We had some time to spare before she was done, so the three of us got fluffy Christmas drinks at Starbucks and sat around chatting (which included, on my part, a complete recount of the plot of Casablanca in an attempt to convince the boys that it was more than just another old black and white movie). Let me just say that while Christmas drinks at Starbucks (with their red holiday cups) already fill me with a special joy every year, they really come through after a few hours of walking around gaudy, expensive hotels. Gingerbread spice never tasted so delicious.
My older sister Evangelina currently lives in Las Vegas, and she is graciously letting the family crash her beautiful home for Christmas. I picture lots of eating her scrumptious cooking and hours of fighting over and playing with the cutest creature on the planet, her baby daughter Isabella (It’ll be her first Christmas!).
To get from Arizona to Vegas, Mom, Stan and I are driving eight hours, starting tomorrow at the painfully early hour of 5:00 a.m. Which hopefully means we’ll be missing the morning traffic when driving through Pheonix (about an hour and a half away from Tucson). However, since there is a teeny-tiny, ever so slight chance we might possibly hit traffic when passing through, I have taken the responsibility upon myself to commandeer the car through said big city. My wonderful mother, while I love her dearly with every fiber of my being, scares the living daylights out of me when she drives under stress.
Big City + Morning Work Traffic + My Mother = Possible Heart Attack
This is something I would like to avoid.
So I will be doing the driving.
I’m actually pretty excited about it (except the rising-before-the-crack-of-dawn part, of course). Since I don’t have a car in Oklahoma, I’m always jumping at the chance to drive people around. It’s a simple joy, I guess. But when something is a special occasion, it’s gonna be fun. And driving, for me, is definitely a special occasion.
I realize this makes me strange.
Also, the landscape between Las Vegas and Tucson is really different from anything I’m used to. I grew up with mountains, trees, shrubs and tall brittle grass.
Out here it’s the desert, with a million different kinds of cactus poking awkwardly out of rocky dirt.

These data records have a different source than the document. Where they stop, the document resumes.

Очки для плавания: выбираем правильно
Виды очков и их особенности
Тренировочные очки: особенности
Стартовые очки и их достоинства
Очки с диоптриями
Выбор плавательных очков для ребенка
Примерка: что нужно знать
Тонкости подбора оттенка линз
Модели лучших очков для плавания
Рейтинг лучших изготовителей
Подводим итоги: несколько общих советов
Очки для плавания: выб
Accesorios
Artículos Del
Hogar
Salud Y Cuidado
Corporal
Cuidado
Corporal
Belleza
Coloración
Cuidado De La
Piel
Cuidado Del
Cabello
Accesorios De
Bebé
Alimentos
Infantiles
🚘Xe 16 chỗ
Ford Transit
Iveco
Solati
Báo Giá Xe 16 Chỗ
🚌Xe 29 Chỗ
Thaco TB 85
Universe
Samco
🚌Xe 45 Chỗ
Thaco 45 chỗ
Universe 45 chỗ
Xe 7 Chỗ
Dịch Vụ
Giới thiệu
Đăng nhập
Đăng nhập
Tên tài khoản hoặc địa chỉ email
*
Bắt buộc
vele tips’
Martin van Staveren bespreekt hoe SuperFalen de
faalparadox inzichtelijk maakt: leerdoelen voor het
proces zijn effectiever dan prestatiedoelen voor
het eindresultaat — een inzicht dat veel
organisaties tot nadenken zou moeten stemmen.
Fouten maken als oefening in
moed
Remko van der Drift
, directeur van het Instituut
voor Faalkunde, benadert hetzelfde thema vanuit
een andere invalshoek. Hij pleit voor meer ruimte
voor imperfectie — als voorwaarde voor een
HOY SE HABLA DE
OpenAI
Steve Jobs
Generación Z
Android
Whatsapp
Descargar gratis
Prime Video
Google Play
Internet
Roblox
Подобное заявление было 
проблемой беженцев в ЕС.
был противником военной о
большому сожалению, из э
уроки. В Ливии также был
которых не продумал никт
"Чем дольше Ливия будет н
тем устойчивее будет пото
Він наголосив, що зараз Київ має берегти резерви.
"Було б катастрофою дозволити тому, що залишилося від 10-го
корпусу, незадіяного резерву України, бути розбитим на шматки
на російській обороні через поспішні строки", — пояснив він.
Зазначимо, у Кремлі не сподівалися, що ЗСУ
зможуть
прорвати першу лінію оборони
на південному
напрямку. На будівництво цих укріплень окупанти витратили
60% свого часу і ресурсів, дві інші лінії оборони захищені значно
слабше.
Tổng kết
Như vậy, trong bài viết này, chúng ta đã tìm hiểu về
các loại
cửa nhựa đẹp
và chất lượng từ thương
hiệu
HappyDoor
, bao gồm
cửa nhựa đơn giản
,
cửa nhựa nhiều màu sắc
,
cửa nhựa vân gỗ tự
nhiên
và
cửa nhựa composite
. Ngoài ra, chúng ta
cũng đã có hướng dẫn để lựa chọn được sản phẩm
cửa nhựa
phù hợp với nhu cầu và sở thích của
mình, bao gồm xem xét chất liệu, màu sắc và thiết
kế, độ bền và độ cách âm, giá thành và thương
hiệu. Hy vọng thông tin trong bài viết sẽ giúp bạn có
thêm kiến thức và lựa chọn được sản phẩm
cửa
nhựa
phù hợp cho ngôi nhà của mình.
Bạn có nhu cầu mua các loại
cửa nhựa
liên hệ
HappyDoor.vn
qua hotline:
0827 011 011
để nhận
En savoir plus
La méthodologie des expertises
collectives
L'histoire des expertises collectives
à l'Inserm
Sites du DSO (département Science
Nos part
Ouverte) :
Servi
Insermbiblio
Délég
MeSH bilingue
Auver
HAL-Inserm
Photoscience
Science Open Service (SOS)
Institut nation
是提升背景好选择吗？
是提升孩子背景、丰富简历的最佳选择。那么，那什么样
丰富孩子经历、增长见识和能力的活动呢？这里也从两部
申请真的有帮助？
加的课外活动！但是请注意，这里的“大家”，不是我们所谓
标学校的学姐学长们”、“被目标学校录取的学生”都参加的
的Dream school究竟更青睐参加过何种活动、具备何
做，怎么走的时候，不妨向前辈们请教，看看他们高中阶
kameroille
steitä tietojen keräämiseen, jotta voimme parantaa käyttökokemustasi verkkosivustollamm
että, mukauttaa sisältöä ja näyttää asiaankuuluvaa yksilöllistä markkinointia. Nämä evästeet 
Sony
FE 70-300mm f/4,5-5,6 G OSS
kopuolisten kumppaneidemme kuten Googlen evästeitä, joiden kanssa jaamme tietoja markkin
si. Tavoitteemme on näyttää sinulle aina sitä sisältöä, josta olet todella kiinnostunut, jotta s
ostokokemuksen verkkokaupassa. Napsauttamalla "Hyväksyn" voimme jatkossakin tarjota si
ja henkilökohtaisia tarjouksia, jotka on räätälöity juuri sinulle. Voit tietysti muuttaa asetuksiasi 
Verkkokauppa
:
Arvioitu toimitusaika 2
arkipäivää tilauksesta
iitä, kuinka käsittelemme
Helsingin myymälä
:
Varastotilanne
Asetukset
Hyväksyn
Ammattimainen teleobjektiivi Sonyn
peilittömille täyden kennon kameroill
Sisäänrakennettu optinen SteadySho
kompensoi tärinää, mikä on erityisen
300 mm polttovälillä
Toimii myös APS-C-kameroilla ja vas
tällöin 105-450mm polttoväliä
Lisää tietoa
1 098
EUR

Lots of cactus. Lots of dirt.
And an occasional roadrunner. I know what you’re thinking, and yes, they actually exist outside the Looney Tunes.
I just discovered this too. Changed my entire outlook on life.
So anywho… tomorrow we’re headed to Las Vegas to begin the rest of the Christmas festivities. I’m excited about Christmas in Vegas, but I’m a bit sad to be leaving Tucson and my sister Rebecca. My stay here was way too short — four days just isn’t enough to catch up with family that you haven’t seen in four months. But hopefully, if things go according to plan, I’ll get to spend some time here after I graduate (before I start a real job, perhaps?).
Wait. Who am I kidding? THERE IS NO PLAN! Gah! *nervously gash teeth*
(Oops. Seeing as this blog is already full of a gazillion tangents, I’ll leave that one for another time).
See y’all in Vegas!
Warm, rainy Arizona weather isn’t exactly what gets me in the mood for Christmas. I’ve even slipped on my daily ritual of Pandora Christmas music while aimlessly cleaning the house. The last part is probably the direct result of not being at home anymore (not that my sister would mind if I randomly started 409-ing her house, I’m sure).
In short, I’ve been feeling much less Christmas-y in the last few days. But hopefully today will cure that. I’m braving the malls with my mother (what shouts louder of holiday cheer than a massive throng of frustrated, harried shoppers?) to find me a pair of black flats (yay Christmas presents!), and then my family and I are going to that rich neighborhood with all the Christmas lights that I was telling you about earlier.
I’m also buying some real film for the old camera that my mom is letting me borrow (made in the 70s = true vintage), so maybe there will be some pretty pictures of my Christmas festivities up on the blog soon.
Until then, may your days be merry and bright!